◆ Task description ◆
Find the line containing "Describe the element" in the listing below. Repeat it exactly, along with each following line up to and including the one containing "Image resolution: width=1280".
-- Supplied material follows --
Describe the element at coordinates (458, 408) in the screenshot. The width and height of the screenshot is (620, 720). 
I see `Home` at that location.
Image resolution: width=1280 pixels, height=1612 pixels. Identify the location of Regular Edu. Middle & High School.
-- Supplied material concluded --
-- Supplied material follows --
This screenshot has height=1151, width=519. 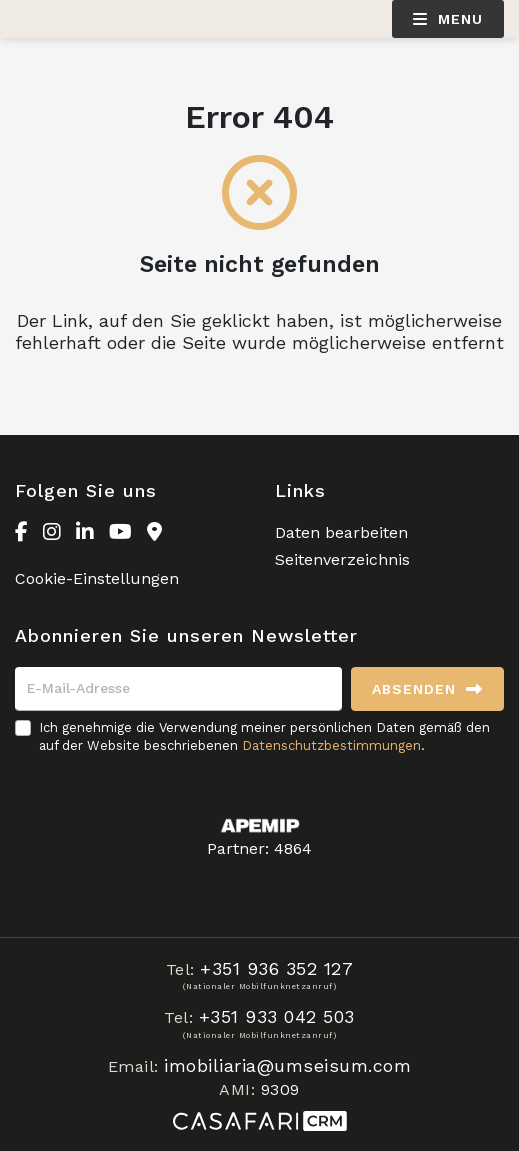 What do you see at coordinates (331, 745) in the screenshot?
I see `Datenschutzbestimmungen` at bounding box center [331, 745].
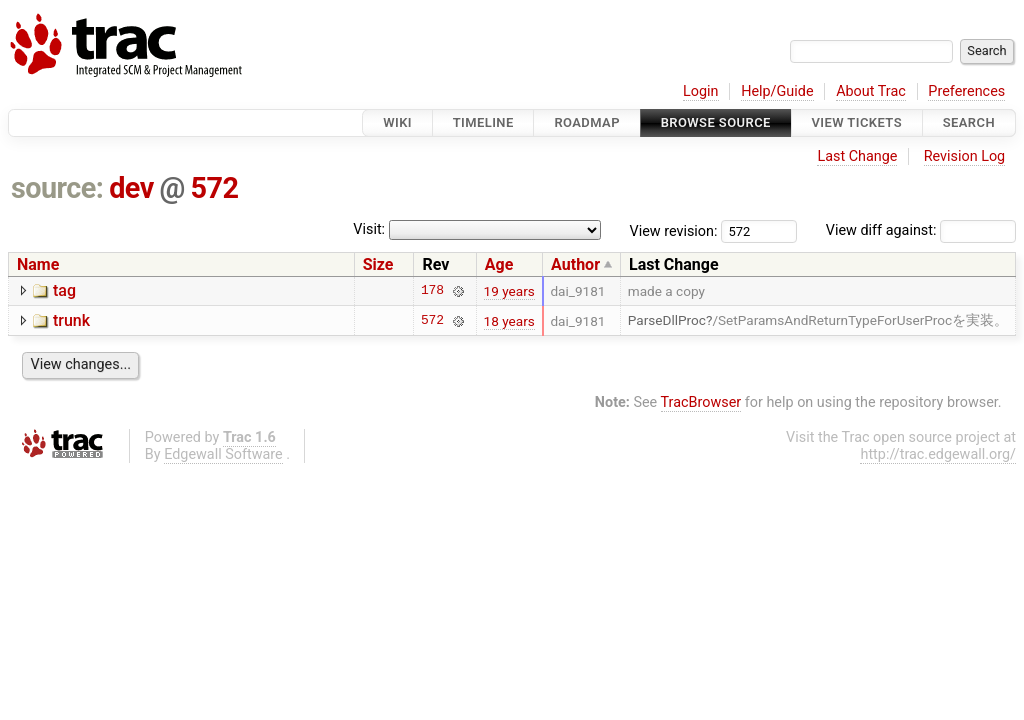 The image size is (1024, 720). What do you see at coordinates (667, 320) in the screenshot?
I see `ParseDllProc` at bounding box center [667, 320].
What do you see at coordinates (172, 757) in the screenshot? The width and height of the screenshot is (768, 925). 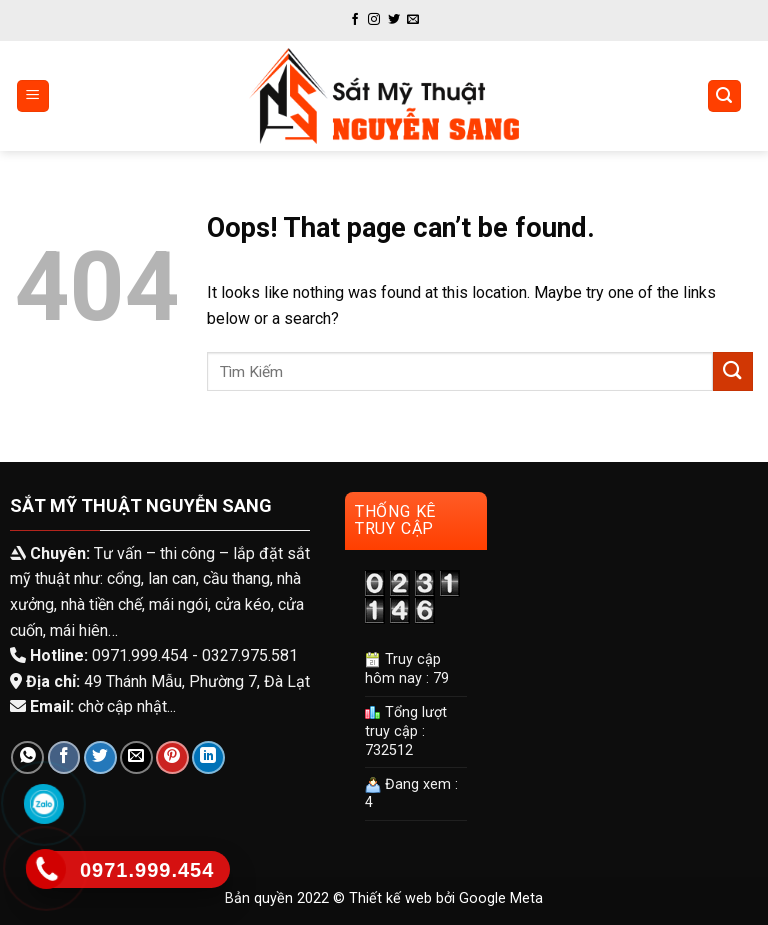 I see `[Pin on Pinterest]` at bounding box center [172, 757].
-- Supplied material concluded --
◆ Your response ◆
Describe the element at coordinates (458, 408) in the screenshot. The width and height of the screenshot is (620, 720). 
I see `Home` at that location.
Image resolution: width=1280 pixels, height=1612 pixels. Identify the location of Regular Edu. Middle & High School.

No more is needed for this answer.